There are several factors limiting the diagnostics here. First, in the
population we specified (`pois_pop`), most $Y$ values are less than 10, and
there are many zeroes. In this range, the conditional distribution of $Y$ given
$X$ is asymmetric, since it is bounded below by zero, making plots hard to read;
and we want to use log-scale plots so the relationship is linear, but the
frequent presence of $Y = 0$ makes these less useful.
Second, partial residuals for GLMs are most useful in domains where the link
function is nearly linear.
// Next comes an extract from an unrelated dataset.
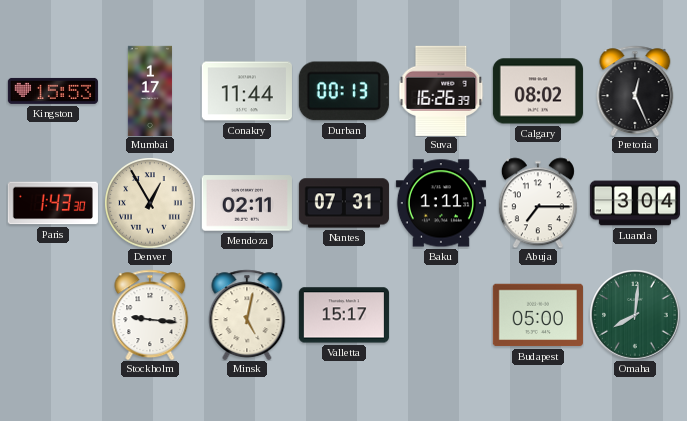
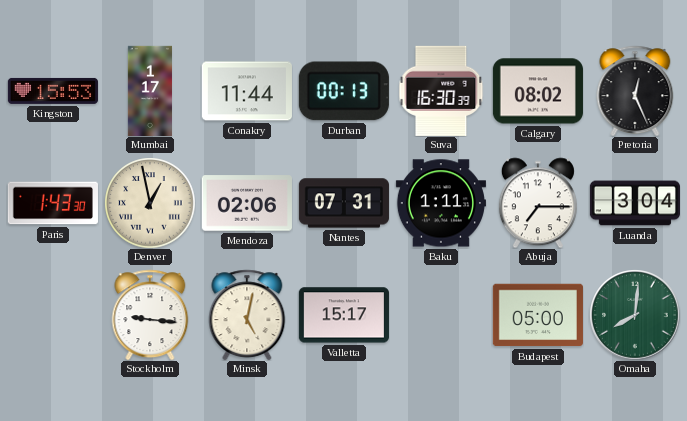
Suva: 16:26 -> 16:30
Denver: 12:55 -> 12:58
Mendoza: 02:11 -> 02:06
As noted by Cook and Croos-Dabrera (1998):
> But if $\mu(x)$ stays well away from its extremes so that the link function
> $h$ is essentially a linear function of $\mu$, and if $\mathbb{E}[x_1 \mid
> x_2]$ is linear, then fitting a reasonable regression curve to the partial
> residual plot should yield a useful estimate of $g$ within the class of GLMs.
That is, for partial residual plots to work well, the range of $x$ needs to be
limited so that the link function is approximately linear. But here the range of
$X_1$ and $X_2$ is large enough that the link is decidedly nonlinear. For
instance, if we fix $X_2 = 5$ (the middle of its marginal distribution) and vary
$X_1$ across its range in the population, the mean function is exponential:
```{r, fig.width=5, fig.height=4}
ggplot() +
geom_function(fun = function(x1) {
exp(0.7 + 0.2 * x1 + x1^2 / 100 - 0.2 * 5)
}) +
xlim(-5, 10) +
labs(x = "X1", y = "μ(x1, 5)")
```
If $X_1$ were restricted to a smaller range, this curve would be more
approximately linear, and the partial residual plots would give a better
approximation of the true relationship.
The randomized quantile residuals avoid these problems, and work much better as
a general-purpose means to detect misspecification in GLMs. But they do not
share the useful property of partial residuals---which, under ideal
circumstances, reveal the true shape of the relationship, making it easier to
update the model.
In short, graphical diagnostics for GLMs are possible, and model lineups make it
easier to distinguish when a strange pattern is a genuine problem and when it is
an artifact of the model. But determining the nature of the misspecification and
the appropriate changes to the model is more difficult than in linear
regression. No one diagnostic plot is a panacea.